A new, fairer process will be established for the assignment of per-session work before or after the contractual workday to monitor children in the LYFE program. This work, will be assigned on a rotating basis from a list of volunteers starting first with LYFE program employees. If there remains a need, the assignment will be offered to other qualified UFT members at the DOE site housing the LYFE program in order of school seniority and at the applicable per-session rate.

Lab Specialists

Lab specialists who obtain both a C-14 Certification of Fitness (Non-Production of Chemical Laboratories) and C-15 Certification of Fitness C-15 Certificate of Fitness (Flame Retardant Treatment) will receive $500 and be reimbursed for all associated application and testing fees.

Lab specialists will have up to 55 minutes of remote work per week to complete administrative and paperwork. 

Teachers of the Homebound

Teachers of the homebound will have up to 55 minutes of remote work per week to complete administrative and paperwork. 

Hospital Schools

Teachers in hospital schools who are exposed to communicable diseases and require testing will have access to testing during the contractual workday with no loss of pay or CAR time.

Hospital school teachers will have up to 55 minutes of remote work per week to complete administrative and paperwork. 

Directors and Assistant Directors of Alcohol & Substance Abuse Programs

The DOE and the UFT will continue to advocate for more local, state and federal funding for the treatment of alcohol and substance abuse.

Sign Language Interpreters

The qualifications for a Level IV sign language interpreter have been amended to remove “National Interpreting Certification Certified from the Registry of Interpreters of the Deaf” as one of the list of qualifying certifications.

The qualifications for a Level V sign language interpreter have been amended to make that same “National Interpreter Certificate from the Registry of Interpreters for the Deaf” one of the qualifying certifications.

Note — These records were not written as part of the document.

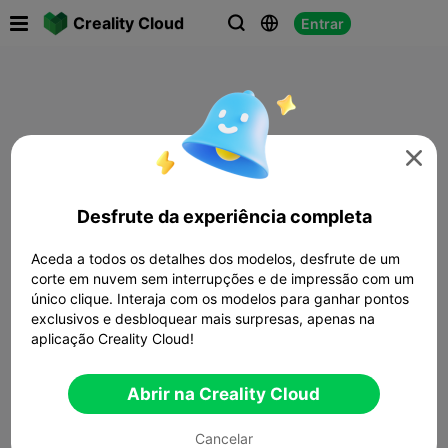

Creality Cloud
Entrar




Desfrute da experiência completa
Aceda a todos os detalhes dos modelos, desfrute de um
corte em nuvem sem interrupções e de impressão com um
único clique. Interaja com os modelos para ganhar pontos
exclusivos e desbloquear mais surpresas, apenas na
aplicação Creality Cloud!
Abrir na Creality Cloud
Cancelar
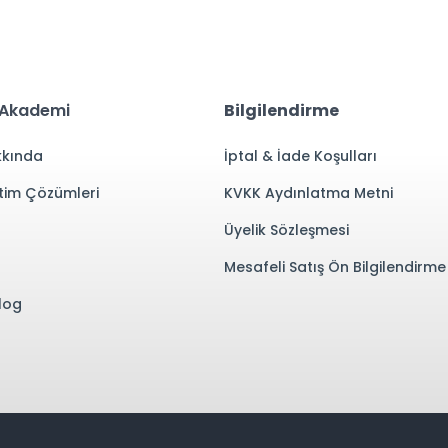
 Akademi
Bilgilendirme
kında
İptal & İade Koşulları
tim Çözümleri
KVKK Aydınlatma Metni
Üyelik Sözleşmesi
Mesafeli Satış Ön Bilgilendirm
log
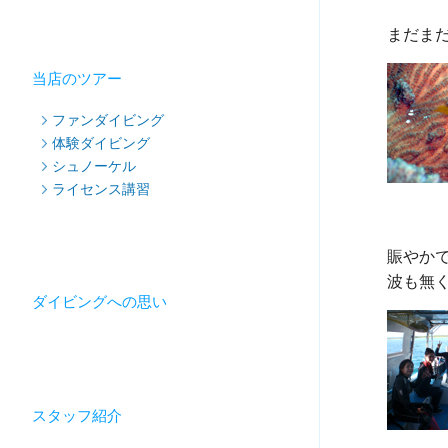
当店のツアー
ファンダイビング
体験ダイビング
シュノーケル
ライセンス講習
賑やかで
ダイビングへの思い
スタッフ紹介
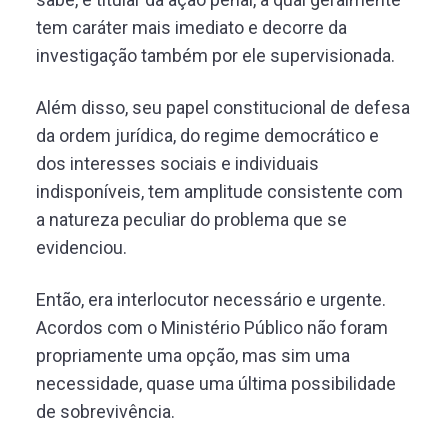
tem caráter mais imediato e decorre da
investigação também por ele supervisionada.
Além disso, seu papel constitucional de defesa
da ordem jurídica, do regime democrático e
dos interesses sociais e individuais
indisponíveis, tem amplitude consistente com
a natureza peculiar do problema que se
evidenciou.
Então, era interlocutor necessário e urgente.
Acordos com o Ministério Público não foram
propriamente uma opção, mas sim uma
necessidade, quase uma última possibilidade
de sobrevivência.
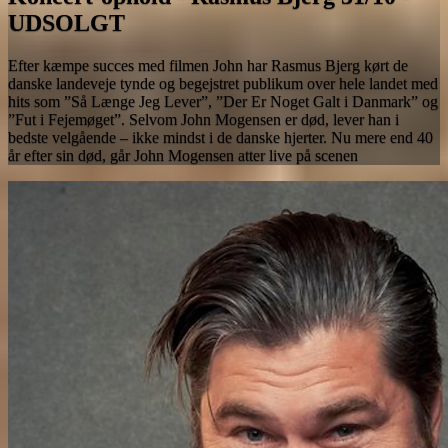
UDSOLGT
Efter kæmpe succes med filmen John har Rasmus Bjerg kørt de
danske landeveje tynde og begejstret publikum over hele landet med
hits som ”Så Længe Jeg Lever”, ”Der Er Noget Galt i Danmark” og
”Fut i Fejemøget”. Selvom John Mogensen er død, lever han i
bedste velgående – ikke mindst i de danske hjerter. Nu mere end 40
år efter sin død, går John Mogensen atter live på scenen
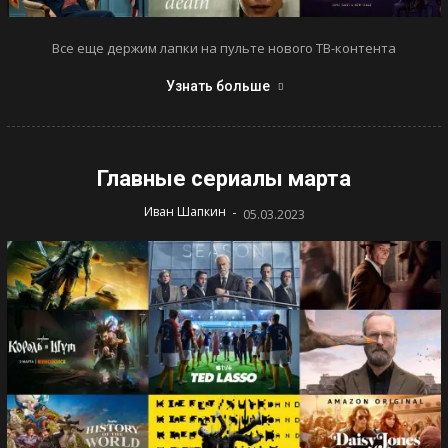
Все еще держим лапки на пульте нового ТВ-контента
Узнать больше
Главные сериалы марта
-
Иван Шапкин
05.03.2023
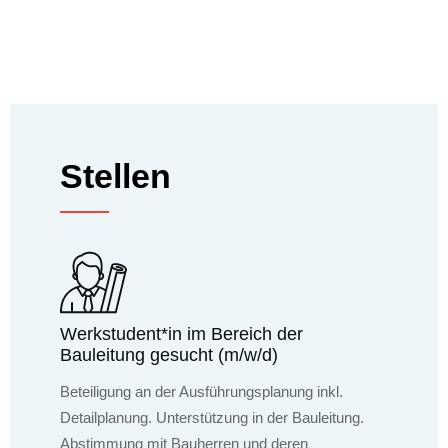
Stellen
Werkstudent*in im Bereich der
Bauleitung gesucht (m/w/d)
Beteiligung an der Ausführungsplanung inkl.
Detailplanung. Unterstützung in der Bauleitung.
Abstimmung mit Bauherren und deren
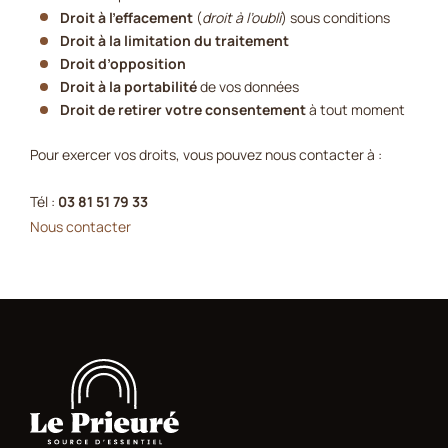
Droit à l’effacement
(
droit à l’oubli
) sous conditions
Droit à la limitation du traitement
Droit d’opposition
Droit à la portabilité
de vos données
Droit de retirer votre consentement
à tout moment
Pour exercer vos droits, vous pouvez nous contacter à :
Tél :
03 81 51 79 33
Nous contacter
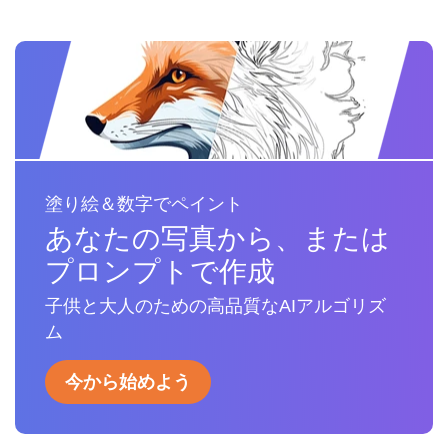
塗り絵＆数字でペイント
あなたの写真から、または
プロンプトで作成
子供と大人のための高品質なAIアルゴリズ
ム
今から始めよう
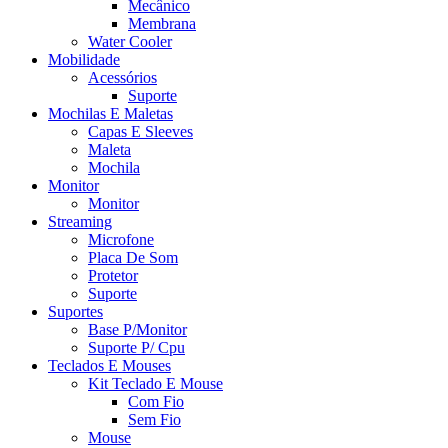
Mecânico
Membrana
Water Cooler
Mobilidade
Acessórios
Suporte
Mochilas E Maletas
Capas E Sleeves
Maleta
Mochila
Monitor
Monitor
Streaming
Microfone
Placa De Som
Protetor
Suporte
Suportes
Base P/Monitor
Suporte P/ Cpu
Teclados E Mouses
Kit Teclado E Mouse
Com Fio
Sem Fio
Mouse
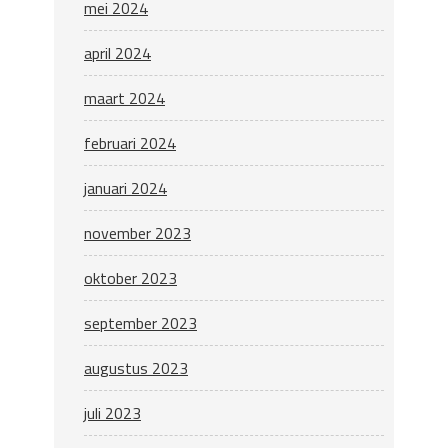
mei 2024
april 2024
maart 2024
februari 2024
januari 2024
november 2023
oktober 2023
september 2023
augustus 2023
juli 2023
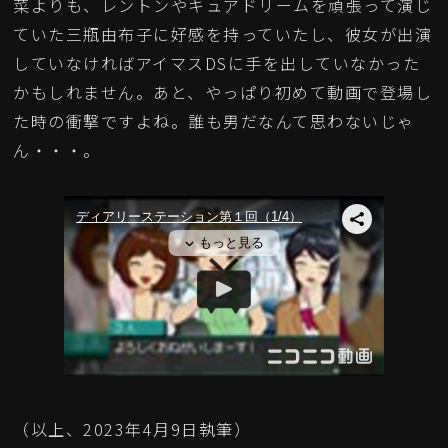
菜よりも、レントンやキュアドリームを頑張って演じ
ていた三瓶由布子に好感を持っていたし、彼女が出演
していなければアイマスDSに手を出していなかった
かもしれません。あと、やっぱり初めて動画で登場し
た時の衝撃ですよね。誰も男だなんて思わないじゃ
ん・・・。
（以上、2023年4月9日執筆）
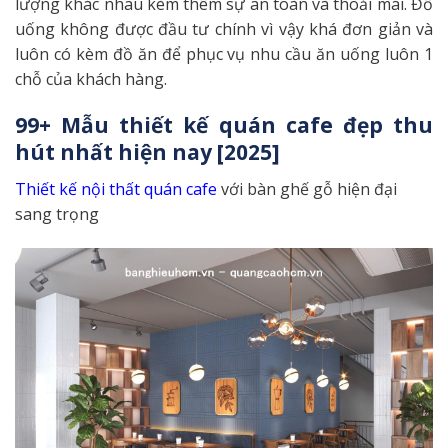
lượng khác nhau kèm thêm sự an toàn và thoải mái. Đồ
uống không được đầu tư chính vì vậy khá đơn giản và
luôn có kèm đồ ăn để phục vụ nhu cầu ăn uống luôn 1
chỗ của khách hàng.
99+ Mẫu thiết kế quán cafe đẹp thu
hút nhất hiện nay [2025]
Thiết kế nội thất quán cafe
với bàn ghế gỗ hiện đại
sang trọng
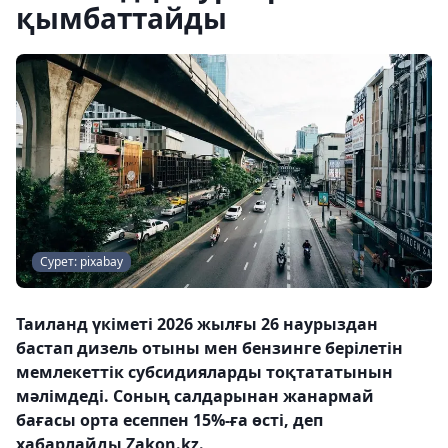
қымбаттайды
Сурет: pixabay
Таиланд үкіметі 2026 жылғы 26 наурыздан
бастап дизель отыны мен бензинге берілетін
мемлекеттік субсидияларды тоқтататынын
мәлімдеді. Соның салдарынан жанармай
бағасы орта есеппен 15%-ға өсті, деп
хабарлайды Zakon.kz.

Before, an advanced version of that certificate was required.

Supervisors of School Security

The chapter leader will be given one day of paid release time per week for the investigation of grievances and other union work.

There is a new process for supervisors of school security to reach out to their commanding officer when there is an issue with locker access.

A new labor management committee is being established to discuss the creation of a mentor program for supervisors of school security.

Hearing Officers

The chapter leader will be given three hours per week of paid release time for the investigation of grievances and other union work.

Their new job title will be Judicial Hearing Officers in practice.

Management will send a communication to hearing officers outlining the policy and procedures for requesting lunch and other breaks during the workday.

Hearing officers will be paid for time spent in meetings or training required by management regardless of whether the meeting or training is on a scheduled workday.